"Stereo Visions" at Big Ears Festival: A Three-Dimensional Interview with Blake Williams

The director of "PROTOTYPE" discusses his program of bold 3D cinema guest-curated for the Big Ears Festival in Knoxville, Tennessee.
Daniel Kasman

more than everything

For those who love their live music to be risk-taking and cutting-edge, the Big Ears Festival, a 4-day event each March in Knoxville, Tennessee, is the place to be. For those who like their cinema of similar boldness and eclecticism, Big Ears is becoming a destination for that, too. Focusing on experimental work and inspired retrospectives, the film section of Big Ears is now in its third year, programmed by critic Darren Hughes (who writes regularly for the Notebook) and filmmaker Paul Harrill (Something, Anything), who together run The Public Cinema, a non-profit screening series shown at the Knoxville Museum of Art that operates year-long.

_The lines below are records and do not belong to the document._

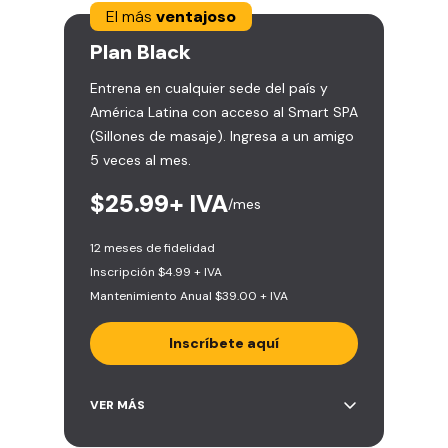
El más
ventajoso
Plan
Black
Entrena en cualquier sede del país y
América Latina con acceso al Smart SPA
(Sillones de masaje). Ingresa a un amigo
5 veces al mes.
$25.99+ IVA
/mes
12 meses de fidelidad
Inscripción $4.99 + IVA
Mantenimiento Anual $39.00 + IVA
Inscríbete aquí
Área de peso libre, peso
VER MÁS
integrado, cardio y clases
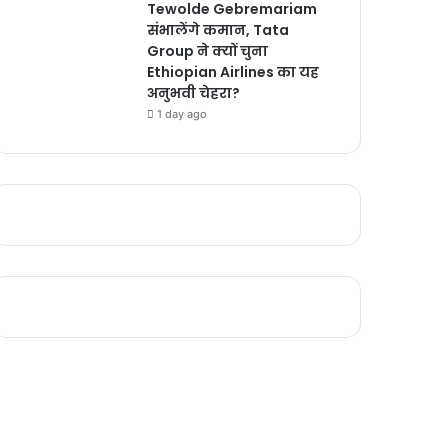
Tewolde Gebremariam
संभालेंगे कमान, Tata
Group ने क्यों चुना
Ethiopian Airlines का यह
अनुभवी चेहरा?
1 day ago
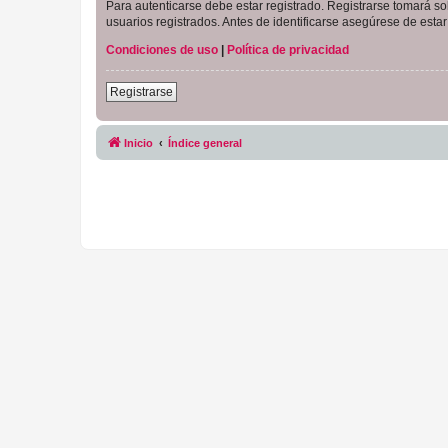
Para autenticarse debe estar registrado. Registrarse tomará s
usuarios registrados. Antes de identificarse asegúrese de estar 
Condiciones de uso
|
Política de privacidad
Registrarse
Inicio
Índice general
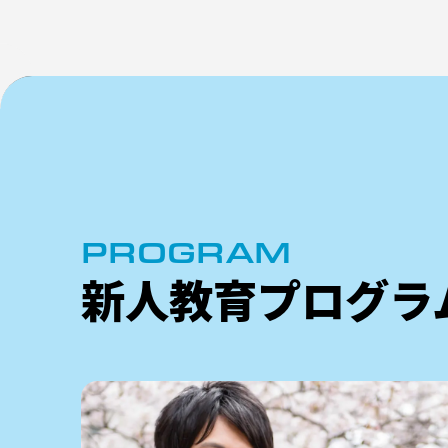
PROGRAM
新人教育プログラ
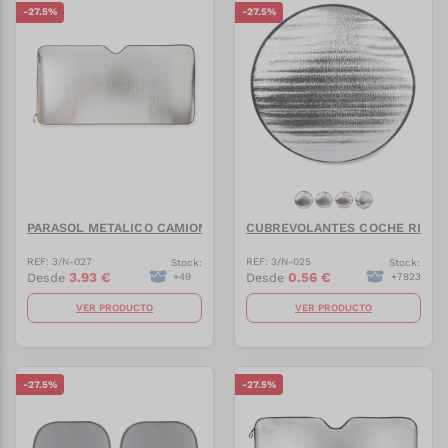
-
27.5
%
-
27.5
%
PARASOL METALICO CAMION
CUBREVOLANTES COCHE RIBET
REF:
3/N-027
REF:
3/N-025
Stock:
Stock:
3.93
€
0.56
€
Desde
Desde
+
49
+
7823
VER PRODUCTO
VER PRODUCTO
-
27.5
%
-
27.5
%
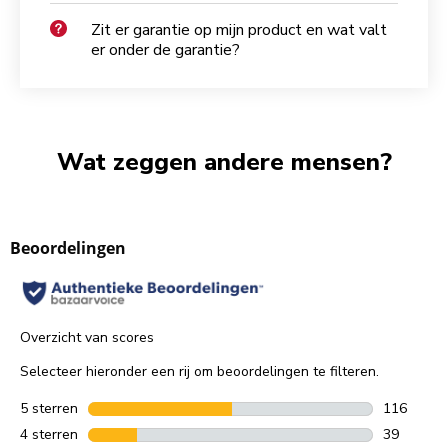
Zit er garantie op mijn product en wat valt
er onder de garantie?
Wat zeggen andere mensen?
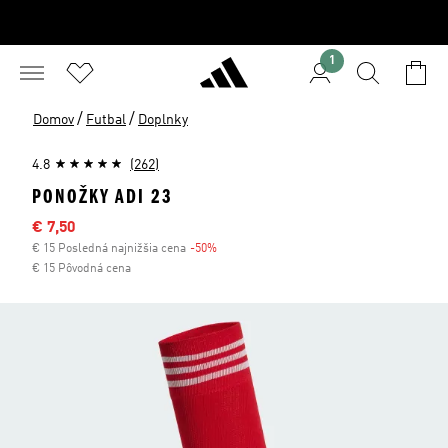
1
/
/
Domov
Futbal
Doplnky
4.8
(262)
PONOŽKY ADI 23
Výpredajová cena
€ 7,50
€ 15 Posledná najnižšia cena
-50%
Zľava
€ 15 Pôvodná cena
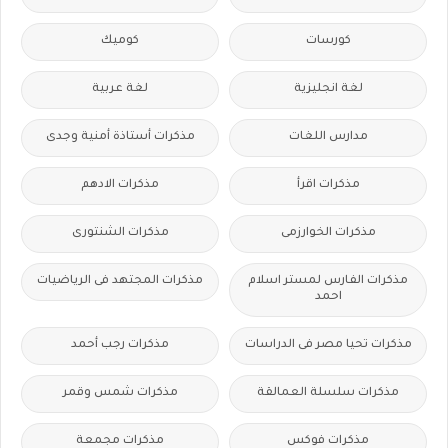
كورسات
كوميك
لغة انجليزية
لغة عربية
مدارس اللغات
مذكرات أستاذة أمنية وجدى
مذكرات اقرأ
مذكرات الادهم
مذكرات الخوارزمى
مذكرات الشنتورى
مذكرات الفارس لمستر اسلام
مذكرات المجتهد فى الرياضيات
احمد
مذكرات تحيا مصر فى الدراسات
مذكرات رجب أحمد
مذكرات سلسلة العمالقة
مذكرات شمس وقمر
مذكرات فوكس
مذكرات مجمعة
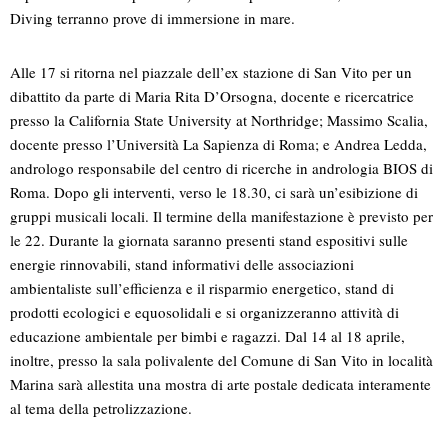
Diving terranno prove di immersione in mare.
Alle 17 si ritorna nel piazzale dell’ex stazione di San Vito per un
dibattito da parte di Maria Rita D’Orsogna, docente e ricercatrice
presso la California State University at Northridge; Massimo Scalia,
docente presso l’Università La Sapienza di Roma; e Andrea Ledda,
andrologo responsabile del centro di ricerche in andrologia BIOS di
Roma. Dopo gli interventi, verso le 18.30, ci sarà un’esibizione di
gruppi musicali locali. Il termine della manifestazione è previsto per
le 22. Durante la giornata saranno presenti stand espositivi sulle
energie rinnovabili, stand informativi delle associazioni
ambientaliste sull’efficienza e il risparmio energetico, stand di
prodotti ecologici e equosolidali e si organizzeranno attività di
educazione ambientale per bimbi e ragazzi. Dal 14 al 18 aprile,
inoltre, presso la sala polivalente del Comune di San Vito in località
Marina sarà allestita una mostra di arte postale dedicata interamente
al tema della petrolizzazione.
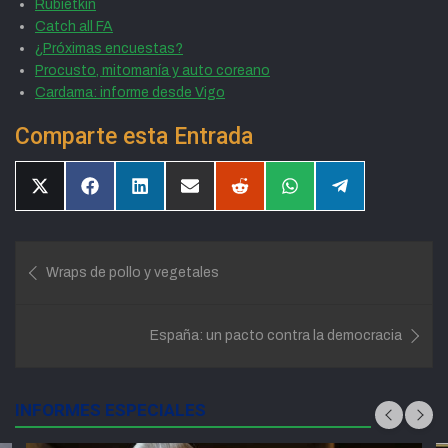
Rubietkin
Catch all FA
¿Próximas encuestas?
Procusto, mitomanía y auto coreano
Cardama: informe desde Vigo
Comparte esta Entrada
Compartir
Compartir
Compartir
Compartir
Compartir
Compartir
Compartir
en
en
en
en
en
en
en
X
Facebook
LinkedIn
Email
Reddit
WhatsApp
Telegram
(Twitter)
Navegación
Wraps de pollo y vegetales
de
entradas
España: un pacto contra la democracia
INFORMES ESPECIALES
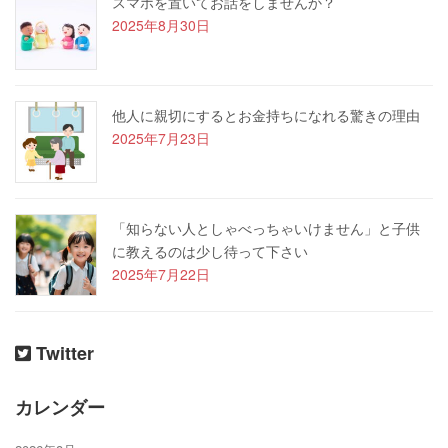
スマホを置いてお話をしませんか？
2025年8月30日
他人に親切にするとお金持ちになれる驚きの理由
2025年7月23日
「知らない人としゃべっちゃいけません」と子供
に教えるのは少し待って下さい
2025年7月22日
Twitter
カレンダー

Big Ears' film program is an exciting extension and expansion of The Public Cinema's initiative, which brings international art cinema like Hong Sang-soo's On the Beach Alone at Night and Valeska Grisebach's Western, as well as American independent cinema like Frederick Wiseman's Ex Libris - The New York Public Library, to audiences who otherwise wouldn't be able to see such films on the big screen.

The 2018 edition of Big Ears showcases the growing ambition of the festival as a destination for filmmakers and moviegoers with its focus on American experimental animator Lewis Klahr and a survey of regional American cinema between 1960 and 1989, as well as two guest-programmed retrospectives, one of the highly influential San Francisco avant-garde film collection Canyon Cinema, programmed by David Dinnell, and "Stereo Visions," a survey of 3D cinema curated by critic and filmmaker Blake Williams. A passionate practitioner and teacher of 3D cinema, Williams is showing his great 2017 feature debut—the sensorial techno-hurricane film PROTOTYPE—at Big Ears, alongside other films ranging from feature-length big name experiments (Hitchcock's Dial M for Murder, Herzog's Cave of Forgotten Dreams, Godard's Goodbye to Language) to some of the best 3D work of the contemporary avant-garde, including Ken Jacobs' glasses-free masterpiece Seeking the Monkey King, Lillian F. Schwartz's pioneering early computer animations, Johann Lurf's cacophonous Hollywood logo mash-up Twelve Tales Told and Takashi Makino's immersive 2012.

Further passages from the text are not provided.